This semester, I'm taking a systems engineering course for my Masters. It's called Entertainment Technology, and aims to cover some pretty interesting stuff, from image processing and compositing, to using accelerometers like those in the Wii remotes, to watermarking and other content protection schemes.
In a couple of weeks, we will be giving a presentation to our classmates on a technical paper of our choice. Mine will be Image-Guided Maze Construction by Jie Xu and Craig Kaplan from the University of Waterloo. Since the topic is pretty cool, I thought I'd share what it's all about!
Artists have long been creating beautifully artistic mazes. Take Christopher Berg as a modern example. He's been at it since the fifth grade, starting with countless varieties of amoebas as the basis for his mazes. Check out some of his more recent marvels, found on the Amazeing Art website:
Xu and Kaplan state early on that Berg was an inspiration for them. Unfortunately, the techniques that Berg uses to draw his mazes don't translate well to computational algorithms. The computer (with some help from the maze designer) must create lines that will artistically convey the tone, texture, and form of the original image. But in addition to this, there must be spaces between the lines that actually make the drawing a maze!

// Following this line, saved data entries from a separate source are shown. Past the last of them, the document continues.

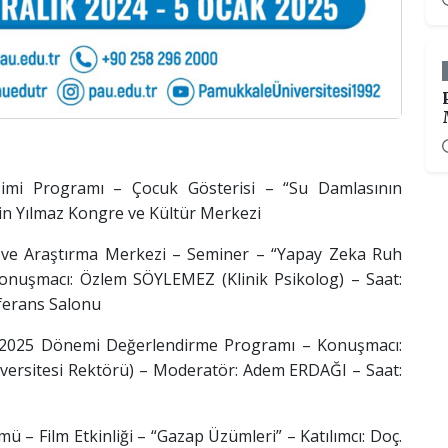
işimi Programı – Çocuk Gösterisi – “Su Damlasının
eyin Yılmaz Kongre ve Kültür Merkezi
 ve Araştırma Merkezi – Seminer – “Yapay Zeka Ruh
 Konuşmacı: Özlem SÖYLEMEZ (Klinik Psikolog) – Saat:
nferans Salonu
4-2025 Dönemi Değerlendirme Programı – Konuşmacı:
ersitesi Rektörü) – Moderatör: Adem ERDAĞI – Saat:
mü – Film Etkinliği – “Gazap Üzümleri” – Katılımcı: Doç.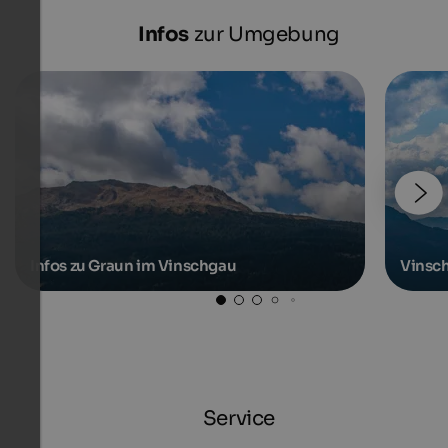
Infos
zur Umgebung
Infos zu Graun im Vinschgau
Vinsc
Service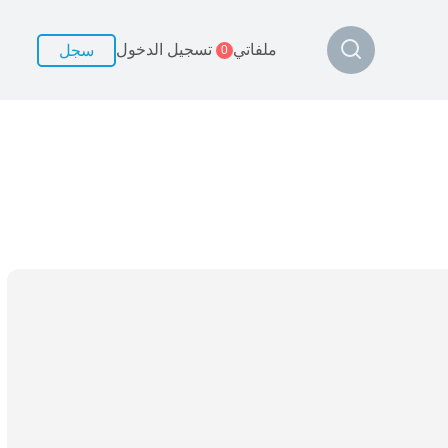
ملفاتي
تسجيل الدخول
سجل
0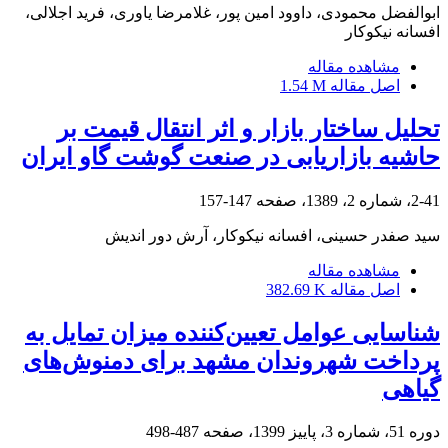
ابوالفضل محمودی، داوود امین پور، غلامرضا یاوری، فرید اجلالی،
افسانه نیکوکار
مشاهده مقاله
اصل مقاله
1.54 M
تحلیل ساختار بازار و اثر انتقال قیمت بر
حاشیه بازاریابی در صنعت گوشت گاو ایران
2-41، شماره 2، 1389، صفحه
147-157
سید صفدر حسینی، افسانه نیکوکار، آرش دور اندیش
مشاهده مقاله
اصل مقاله
382.69 K
شناسایی عوامل تعیین‌کننده میزان تمایل به
پرداخت شهروندان مشهد برای دمنوش‌های
گیاهی
دوره 51، شماره 3، پاییز 1399، صفحه
487-498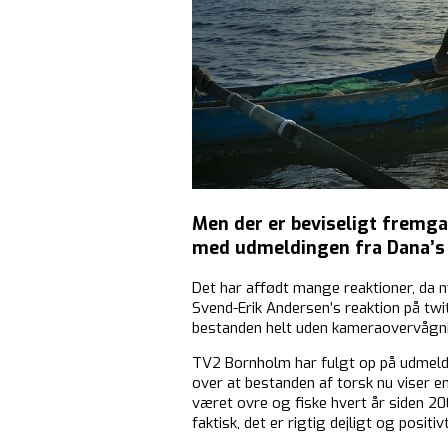
Men der er beviseligt fremga
med udmeldingen fra Dana’s 
Det har affødt mange reaktioner, da 
Svend-Erik Andersen’s reaktion på twi
bestanden helt uden kameraovervågning
TV2 Bornholm har fulgt op på udmeldi
over at bestanden af torsk nu viser en 
været ovre og fiske hvert år siden 20
faktisk, det er rigtig dejligt og positi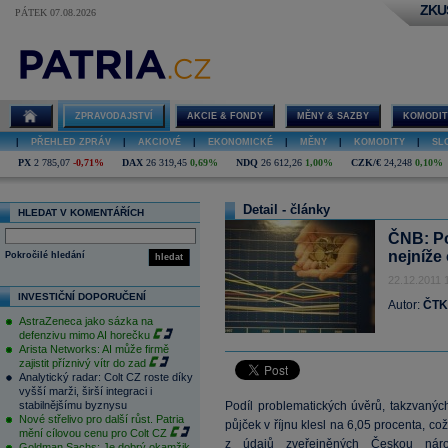
ZKU
PÁTEK 07.08.2026
ZPRAVODAJSTVÍ
AKCIE & FONDY
MĚNY & SAZBY
KOMODIT
|
PŘEHLED ZPRÁV
|
AKCIOVÉ
|
EKONOMICKÉ
|
MĚNY
|
KOMODITY
|
SL
PX
2 785,07
-0,71%
DAX
26 319,45
0,69%
NDQ
26 612,26
1,00%
CZK/€
24,248
0,10%
Detail - články
HLEDAT V KOMENTÁŘÍCH
ČNB: Po
nejníže
Pokročilé hledání
hledat
22.12.2011 
INVESTIČNÍ DOPORUČENÍ
Autor:
ČTK
AstraZeneca jako sázka na
defenzivu mimo AI horečku
Arista Networks: AI může firmě
zajistit příznivý vítr do zad
Analytický radar: Colt CZ roste díky
vyšší marži, širší integraci i
stabilnějšímu byznysu
Podíl problematických úvěrů, takzvaný
Nové střelivo pro další růst. Patria
půjček v říjnu klesl na 6,05 procenta, co
mění cílovou cenu pro Colt CZ
z údajů zveřejněných Českou nár
Goldman Sachs: Je dobrý okamžik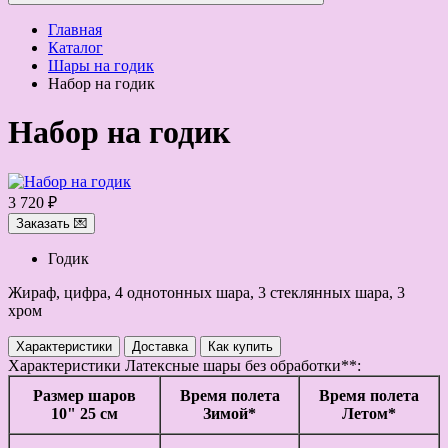
Главная
Каталог
Шары на годик
Набор на годик
Набор на годик
3 720 ₽
Заказать 💌
Годик
Жираф, цифра, 4 однотонных шара, 3 стеклянных шара, 3
хром
Характеристики
Доставка
Как купить
Характеристики
Латексные шары без обработки**:
Размер шаров
Время полета
Время полета
10" 25 см
Зимой*
Летом*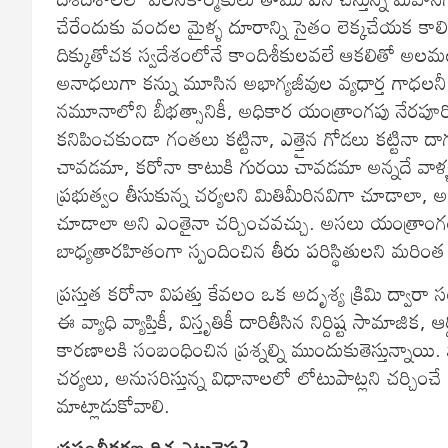
చేరేందుకు వందల మైళ్ళ దూరాన్ని సైతం లెక్కచేయక కాలి
దిక్కుతోచక స్వదేశంలోనే కాందిశీకులవలే ఆకలితో అలమటిస్త
అనాధలుగా కన్ను మూసిన అభాగ్యజీవుల వ్యధార్త గాధలనీ వి
నమూనాలోని బీభత్సానికీ, అధికార యంత్రాంగపు నేరపూరిత ని
కనిపించకుండా గంతలు కట్టినా, ఎత్తైన గోడలు కట్టినా దాగ
చావడమా, కరోనా కాటుకి గురయి చావడమా అన్నదే వాళ్ళ ము
ప్రభుత్వం తీసుకున్న చర్యలని మితిమీరినవిగా చూడాలా, అ
చూడాలా అని ఎంతైనా చర్చించవచ్చు. అసలు యంత్రాంగం
బాధ్యతారహితంగా స్పందించిన తీరు పరిస్థితులని మరింత
ప్రస్తుత కరోనా విపత్తు కేవలం ఒక అదృశ్య క్రిమి ద్వార
ఈ వ్యాధి వ్యాప్తికీ, విస్తృతికీ దారితీసిన నిర్దిష్ట సామా
కారణాలకి సంబంధించిన ప్రశ్నల్ని ముందుకుతెస్తున్నాయి.
చర్యలు, అనుసరిస్తున్న విధానాలలో లోటుపాట్లని చర్
మాట్లాడుకోవాలి.
ప్రపంచీకరణ దిశ ఎటువైపు?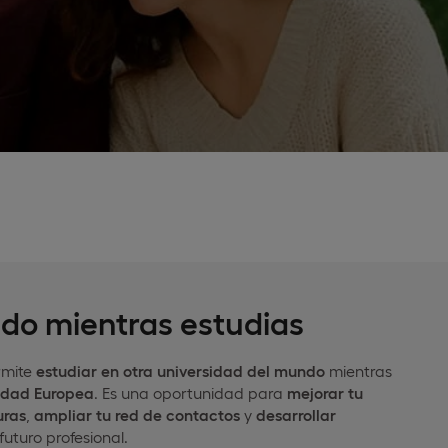
ndo mientras estudias
rmite
estudiar en otra universidad del mundo
mientras
idad Europea
. Es una oportunidad para
mejorar tu
uras
,
ampliar tu red de contactos
y
desarrollar
futuro profesional.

In an interactive system designed by Xu and Kaplan, a maze designer is able to identify various areas of the image they want to turn into a maze. Each of these regions can have a particular texture applied to them; that is, the maze can follow the general direction of lines in the original image, spiral in on itself, have random direction, or be completely user-defined. Once the mazes in these regions are created, they will be interconnected by breaking a hole in the "walls" between the regions. In addition, the designer can plan out a general solution path to ensure both an interesting and challenging puzzle.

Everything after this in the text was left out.